Avrahami adds that she wasn’t surprised, though she still has something optimistic to say. “In a demonstration in Pardes Hannah, about 300 people took part, filmmakers and ordinary activists. Demonstrating against them were 20 or 25 right-wing activists with huge loudspeakers and Israeli flags. They constantly shouted at us at an insane volume: ‘Destroyer of Israel,’ ‘Anti-IDF film,’” she says.
“I was under intense pressure there because I said, ‘Who would stay here to watch a film that’s over 100 minutes long in the bitter cold?’ Still, people sat on the floor in the cold and watched, and the right-wing demonstrators, who at the start were still shouting against the film, got curious. Several of them stayed to watch it, with their flags.”
Sheizaf adds: “That’s the power of cinema. Nobody listens to speeches at a demonstration, but cinema and media have power. And this was an example of that. I think that this film will get anyone who sees it to think. We made it for Israelis. We want to show it everywhere, because we believe in the power of the cinema to open people’s eyes.”
Right-wing demonstrators may have taken the trouble to watch the film, but the culture minister wants you and the creators of “Two Kids a Day” to return the public funding you received. He threatened to retroactively revoke budgets for films of this type.

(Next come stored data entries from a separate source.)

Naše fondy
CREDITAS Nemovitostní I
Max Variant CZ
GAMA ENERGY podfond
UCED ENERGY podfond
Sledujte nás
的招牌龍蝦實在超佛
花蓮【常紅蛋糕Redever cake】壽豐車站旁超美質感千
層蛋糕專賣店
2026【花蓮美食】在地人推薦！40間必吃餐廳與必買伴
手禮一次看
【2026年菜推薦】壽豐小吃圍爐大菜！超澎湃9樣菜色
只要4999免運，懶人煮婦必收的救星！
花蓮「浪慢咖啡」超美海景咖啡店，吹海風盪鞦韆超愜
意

Sheizaf: “The demand to return the funding retroactively is basically a fine on the filmmakers, on their opinions and on their work, because it’s money that has already been paid to all the suppliers as part of the production. It’s punishment for making a film on the occupation, and it’s also designed to deter the next producers from taking such a risk.”

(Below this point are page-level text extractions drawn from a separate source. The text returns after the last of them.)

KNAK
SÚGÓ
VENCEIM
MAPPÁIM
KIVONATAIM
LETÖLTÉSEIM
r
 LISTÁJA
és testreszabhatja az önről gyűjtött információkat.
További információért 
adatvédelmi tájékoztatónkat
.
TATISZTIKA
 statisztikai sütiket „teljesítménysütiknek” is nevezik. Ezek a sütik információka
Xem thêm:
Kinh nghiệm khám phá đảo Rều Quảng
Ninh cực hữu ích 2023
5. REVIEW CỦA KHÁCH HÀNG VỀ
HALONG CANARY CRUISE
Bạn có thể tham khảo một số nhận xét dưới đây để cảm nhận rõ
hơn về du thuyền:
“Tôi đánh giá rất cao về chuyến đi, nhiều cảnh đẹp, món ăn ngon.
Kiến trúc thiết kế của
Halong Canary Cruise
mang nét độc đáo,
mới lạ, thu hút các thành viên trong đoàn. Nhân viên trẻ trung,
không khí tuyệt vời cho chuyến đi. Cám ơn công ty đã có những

“These aren’t films that there are factual disagreements on. In both our film and ‘Two Kids,’ the interviews are mainly of Israelis, including members of the establishment, and the archival material comes mainly from official Israeli sources. These aren’t inventions. These are films about reality, but the right wing’s objective is to make taking part in such things dangerous, so that instead of this, we’ll all make propaganda.”
Avrahami: “The question is who will fund such films. Anyway, very few places support documentaries like this, which will now become even more rare. After all, what broadcasting group will agree to back such films, as Rinat Klein did at HOT 8? And how many more producers will take on the financial risk? The fear is that directors will no longer be able to make these films here.”
Sheizaf: “All sorts of people are telling us that the publicity has been good for the film. That’s BS, because the right’s method is to expose people to attention, spread accusations about them and make sure they’re cursed on social media; they’re marked every time somebody Googles them. This is a very effective method that on the left leads to feelings that you’re under siege.
“So to sit at home and say, ‘It’s good that they had a go at you, it’s good PR for you,’ is to wash your hands of the war going on here. The Hebron logic – the soldier who punches a left-winger and says ‘Ben-Gvir is going to bring order; you’ve had it’ – that’s what Miki Zohar is doing in culture. Right now, Hebron is also the Culture Ministry. So we have to get up and fight for our right as citizens to make films like this, and fight to uphold our right to address the toughest issues in Israel.”
For its part, the Pardes Hannah-Karkur council said: “In our jurisdiction there is justification for the debate stemming from the film, though not in buildings designated for the entire public, or with content that could harm parts of the public.” The council said it had not expressed “any stance in favor of or against the content of this or other films on these subjects.”